I started Siggins Informed Resolutions to assist decision-makers in formulating and implementing public policy reforms and remedial decrees in institutional reform litigation.
I began representing California’s Governors and other high-ranking officials in cases challenging the policies and practices of public institutions in 1988. Many of those cases were class actions brought against the California correctional system. Following my tenure as a government lawyer, I was a state appellate judge for 16 years.
In Toussaint v. Gomez, I represented the Director and wardens of the California Department of Corrections in a class action challenging the conditions in administrative segregation units at San Quentin, Folsom, Soledad and the Deuel Vocational Institution. The case began in the District Court in 1973. I was the principal lawyer assigned to the case in 1988, and following some proceedings before a Rule 53 Special Master and a couple of trips to the Ninth Circuit in which the defendants prevailed, the case was dismissed by the plaintiffs in 1996. I also represented the Director of Corrections in Gates v. Gomez, a case challenging the provision of mental and physical care at the California Medical Facility in Vacaville.
In Armstrong v. Wilson, I was one of two lawyers who, on behalf of the state, negotiated over two hundred stipulated facts with plaintiffs’ counsel, allowing a class action Americans with Disabilities Act case to be decided upon cross-motions for summary judgment. Following Armstrong, I represented the defendants in Madrid v. Gomez, a class action challenging conditions of confinement, use of force policies and health care at Pelican Bay State Prison.
I’ve also supervised civil rights investigations in police practices cases, one resulting in a consent decree that implemented significant changes in the practices and policies of the City of Riverside Police Department.
As a judge, I’ve reviewed many cases involving injunctive relief directed at government institutions, and I’ve mediated disputes between government agencies. I was also appointed a mediator by a special three-judge federal court that entered a decree setting a population cap for the California prison system. I regularly worked with the parties to implement the court-ordered relief and resolve disputes over the timing and methods the State employed to reduce its prison population.

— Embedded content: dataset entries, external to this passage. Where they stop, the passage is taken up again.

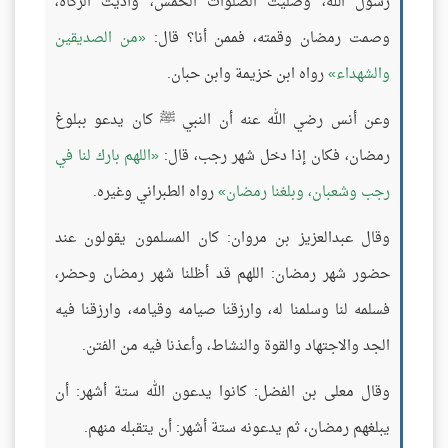
رسول الله، وصليت الصلوات الخمس، وأديت الزكاة،
وصمت رمضان وقمته، فممن أنا؟ قال:
من الصديقين
والشهداء
رواه ابن خزيمة وابن حبان.
وعن أنس رضي الله عنه أن النبي ﷺ كان يدعو ببلوغ
رمضان، فكان إذا دخل شهر رجب، قال:
اللهم بارك لنا في
رجب وشعبان، وبلغنا رمضان
رواه الطبراني وغيره.
وقال عبدالعزيز بن مروان: كان المسلمون يقولون عند
حضور شهر رمضان: اللهم قد أظلنا شهر رمضان وحضر،
فسلمه لنا وسلمنا له، وارزقنا صيامه وقيامه، وارزقنا فيه
الجد والاجتهاد والقوة والنشاط، وأعذنا فيه من الفتن.
وقال معلى بن الفضل: كانوا يدعون الله ستة أشهر: أن
يبلغهم رمضان، ثم يدعونه ستة أشهر: أن يتقبله منهم.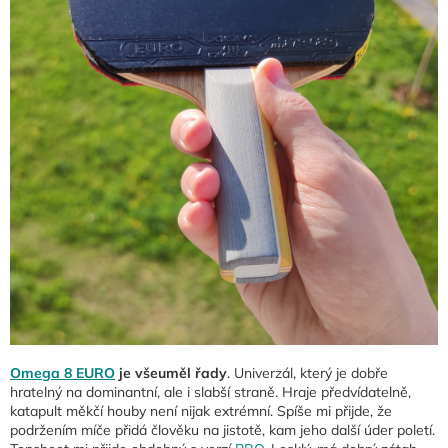
Omega 8 EURO
je všeuměl řady
. Univerzál, který je dobře
hratelný na dominantní, ale i slabší straně. Hraje předvídatelně,
katapult měkčí houby není nijak extrémní. Spíše mi přijde, že
podržením míče přidá člověku na jistotě, kam jeho další úder poletí.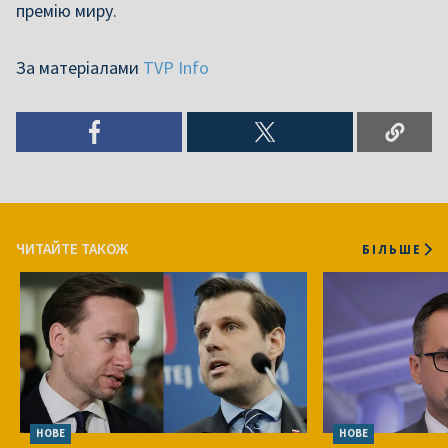
премію миру.
За матеріалами
TVP Info
ЧИТАЙТЕ ТАКОЖ
БІЛЬШЕ
НОВЕ
НОВЕ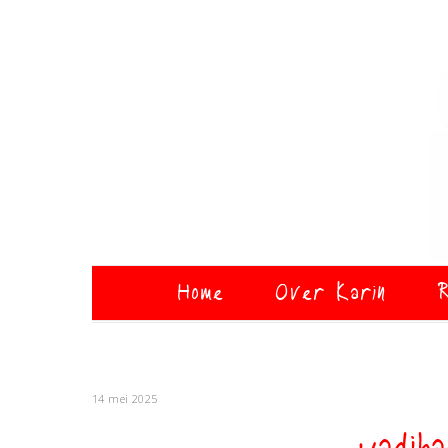
Home
Over Karin
R
14 mei 2025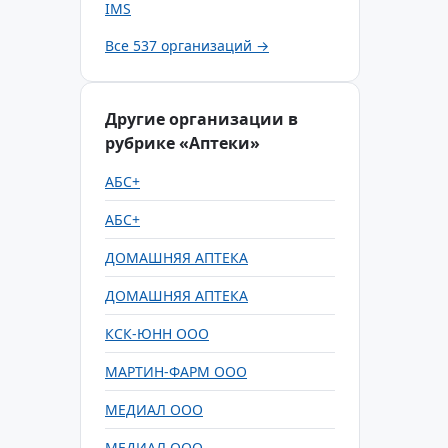
IMS
Все 537 организаций →
Другие организации в
рубрике «Аптеки»
АБС+
АБС+
ДОМАШНЯЯ АПТЕКА
ДОМАШНЯЯ АПТЕКА
КСК-ЮНН ООО
МАРТИН-ФАРМ ООО
МЕДИАЛ ООО
МЕДИАЛ ООО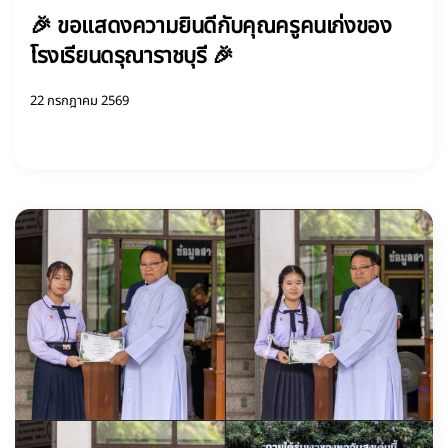
🎉 ขอแสดงความยินดีกับคุณครูคนเก่งของ
โรงเรียนดรุณาราชบุรี 🎉
22 กรกฎาคม 2569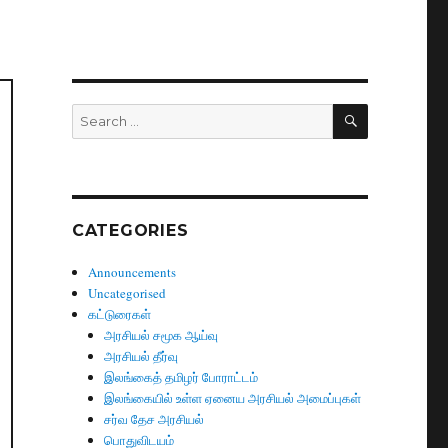
SEARCH
Search
for:
CATEGORIES
Announcements
Uncategorised
கட்டுரைகள்
அரசியல் சமூக ஆய்வு
அரசியல் தீர்வு
இலங்கைத் தமிழர் போராட்டம்
இலங்கையில் உள்ள ஏனைய அரசியல் அமைப்புகள்
சர்வ தேச அரசியல்
பொதுவிடயம்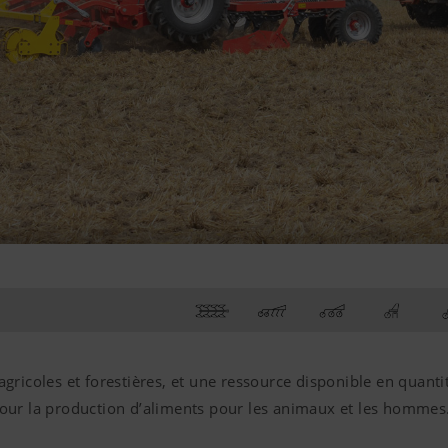
s agricoles et forestières, et une ressource disponible en quanti
e pour la production d’aliments pour les animaux et les hommes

Resolving cases with public institutions often involves considerations that do not bear upon purely private disputes. Parties uninvolved in the litigation may have interests that will be affected by the outcome and need to be taken into account. Implementation of relief may involve government officers who are not before the court, or the enactment of legislation necessary to change a government practice or program. There can be public notice and open hearing requirements in many cases.
I have worked extensively with court special masters appointed pursuant to Federal Rule of Civil Procedure 53 to assess the effectiveness and compliance with court ordered relief. I have also negotiated successful resolutions in cases challenging California’s education policies and mass tort liability cases.
I look forward to an opportunity to work with you to solve the problems you may face in public institution reform cases.